Security Engineer

This role operates on a hybrid schedule requiring two days of in-office per week. The position can be based in either our San Francisco office or our new New York City office.

We are seeking a Security Engineer to join our lean and high-impact team. Reporting to the Security Engineering Manager and working closely with two Senior Security Engineers, you will play a crucial supporting role in executing technical security initiatives and driving continuous security improvements. This role offers high potential for growth and is an excellent opportunity for a talented individual looking to significantly expand their career in a modern, cloud-native environment.

The ideal candidate is technically versatile, detail-oriented, and driven to learn. Candidates with a strong Software Development background, coupled with a keen interest in pivoting into security engineering, are encouraged to apply.

• Implement and manage technical security controls, WAF rules, and secure CI/CD pipelines aligned with CIS requirements.
• Execute vulnerability management programs and system hardening, collaborating with development teams to remediate findings.
• Build security automation and refine detection rules for SIEM/EDR platforms to enhance response capabilities.
• Participate in the on-call rotation to triage alerts and assist with incident response.
• Conduct security vendor reviews and manage responses to external security questionnaires.
• Maintain security documentation, policies, and partner with IT on corporate security initiatives.
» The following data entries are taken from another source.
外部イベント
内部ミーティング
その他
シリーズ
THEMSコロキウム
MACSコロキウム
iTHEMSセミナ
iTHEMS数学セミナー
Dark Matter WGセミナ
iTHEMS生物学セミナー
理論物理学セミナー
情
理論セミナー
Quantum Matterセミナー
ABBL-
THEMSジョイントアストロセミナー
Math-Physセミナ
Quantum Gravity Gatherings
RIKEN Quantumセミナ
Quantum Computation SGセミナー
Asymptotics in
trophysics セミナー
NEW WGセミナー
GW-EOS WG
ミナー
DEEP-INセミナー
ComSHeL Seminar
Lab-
We value diverse technical backgrounds and a proven track record of strong execution. Candidates should meet one or more of the following experience criteria and possess the required technical skills.
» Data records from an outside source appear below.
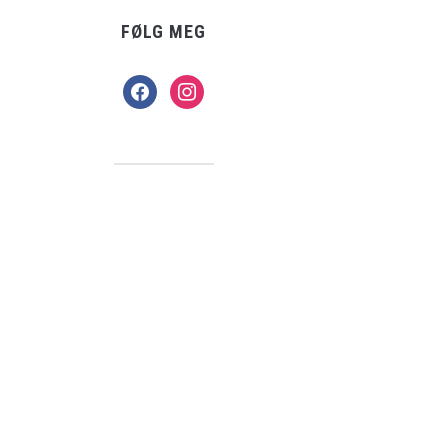
FØLG MEG
facebook
instagram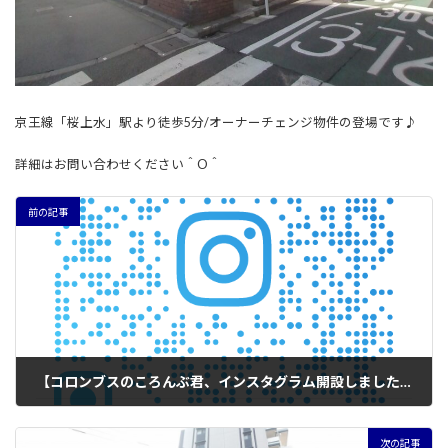
京王線「桜上水」駅より徒歩5分/オーナーチェンジ物件の登場です♪
詳細はお問い合わせください＾O＾
前の記事
【コロンブスのころんぶ君、インスタグラム開設しました♪】
2024年2月19日
次の記事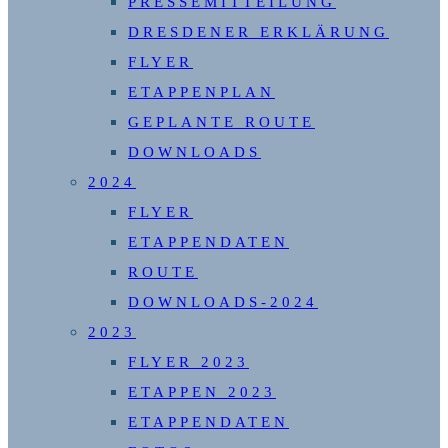
PRESSEMITTEILUNG
DRESDENER ERKLÄRUNG
FLYER
ETAPPENPLAN
GEPLANTE ROUTE
DOWNLOADS
2024
FLYER
ETAPPENDATEN
ROUTE
DOWNLOADS-2024
2023
FLYER 2023
ETAPPEN 2023
ETAPPENDATEN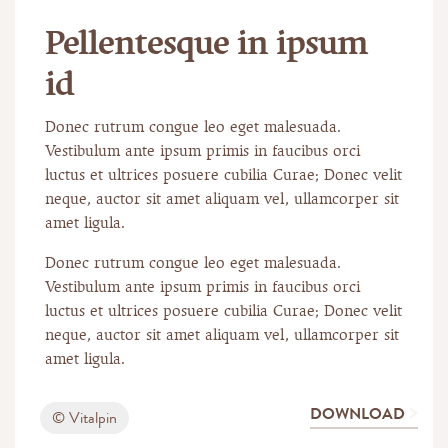
Pellentesque in ipsum
id
Donec rutrum congue leo eget malesuada.
Vestibulum ante ipsum primis in faucibus orci
luctus et ultrices posuere cubilia Curae; Donec velit
neque, auctor sit amet aliquam vel, ullamcorper sit
amet ligula.
Donec rutrum congue leo eget malesuada.
Vestibulum ante ipsum primis in faucibus orci
luctus et ultrices posuere cubilia Curae; Donec velit
neque, auctor sit amet aliquam vel, ullamcorper sit
amet ligula.
DOWNLOAD
© Vitalpin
• Security Analyst/Security-Adjacent: 5+ years of experience in a Security Analyst or similar role, demonstrating a clear path of growth toward security engineering.
• Security Engineer: 3+ years of direct experience working as a Security Engineer.
• Software Developer (SDE) Pivot: 5+ years of experience in a Software Development role, with 1+ year of experience working in security or security-adjacent roles (e.g., implementing security libraries, running security tools).

• Proficiency with AWS and/or GCP and experience securing cloud-native infrastructure (Docker, Kubernetes, Terraform).
• Strong scripting and automation skills (e.g., Python, Bash, Go).
• Experience with SIEM/EDR tools, alert triage, and incident response workflows.
• Knowledge of WAF management, CI/CD security integration, and secure coding principles.
• Ability to manage vulnerability scanning, remediation lifecycles, and system hardening.
• Experience conducting third-party vendor reviews and responding to security questionnaires.
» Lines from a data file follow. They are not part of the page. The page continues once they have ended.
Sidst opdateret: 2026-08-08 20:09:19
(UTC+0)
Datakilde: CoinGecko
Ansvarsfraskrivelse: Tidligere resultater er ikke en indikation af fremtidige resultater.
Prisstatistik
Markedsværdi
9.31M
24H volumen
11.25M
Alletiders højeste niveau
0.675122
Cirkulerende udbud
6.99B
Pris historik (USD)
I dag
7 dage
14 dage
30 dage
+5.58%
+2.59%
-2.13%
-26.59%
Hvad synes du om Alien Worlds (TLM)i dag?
• Direct experience and strong knowledge of developing or securing applications built with TypeScript and Node.js is highly desirable
• Experience with or knowledge of data streaming platforms such as Kafka.
• Exposure to SOC 2, CIS, or general compliance control frameworks.
• Relevant Certifications (e.g., GSEC, Security+, CKS, AWS Security, etc.).

At Taskrabbit, our approach to compensation is designed to be competitive, transparent, and equitable. Total compensation consists of base pay + bonus + benefits + perks. The base pay range for this position is $107,000 - $142,000. This range is representative of base pay only, and does not include any other total cash compensation amounts, such as company bonus or benefits. Final offer amounts may vary from the amounts listed above and will be determined by factors including, but not limited to, relevant experience, qualifications, geography, and level.